## [Required work]
Copy the records that follow exactly as written, but not their pictures.

## [Given entries]
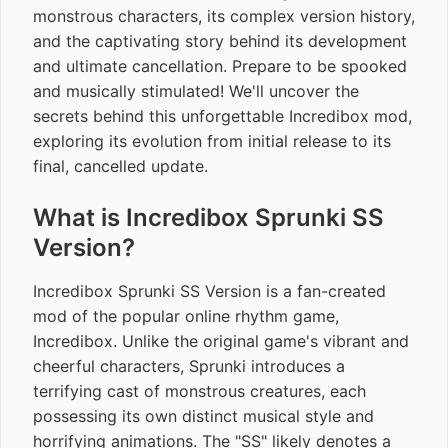
monstrous characters, its complex version history,
and the captivating story behind its development
and ultimate cancellation. Prepare to be spooked
and musically stimulated! We'll uncover the
secrets behind this unforgettable Incredibox mod,
exploring its evolution from initial release to its
final, cancelled update.
What is Incredibox Sprunki SS
Version?
Incredibox Sprunki SS Version is a fan-created
mod of the popular online rhythm game,
Incredibox. Unlike the original game's vibrant and
cheerful characters, Sprunki introduces a
terrifying cast of monstrous creatures, each
possessing its own distinct musical style and
horrifying animations. The "SS" likely denotes a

## [Solution to this exercise]
monstrous characters, its complex version history,
and the captivating story behind its development
and ultimate cancellation. Prepare to be spooked
and musically stimulated! We'll uncover the
secrets behind this unforgettable Incredibox mod,
exploring its evolution from initial release to its
final, cancelled update.
What is Incredibox Sprunki SS
Version?
Incredibox Sprunki SS Version is a fan-created
mod of the popular online rhythm game,
Incredibox. Unlike the original game's vibrant and
cheerful characters, Sprunki introduces a
terrifying cast of monstrous creatures, each
possessing its own distinct musical style and
horrifying animations. The "SS" likely denotes a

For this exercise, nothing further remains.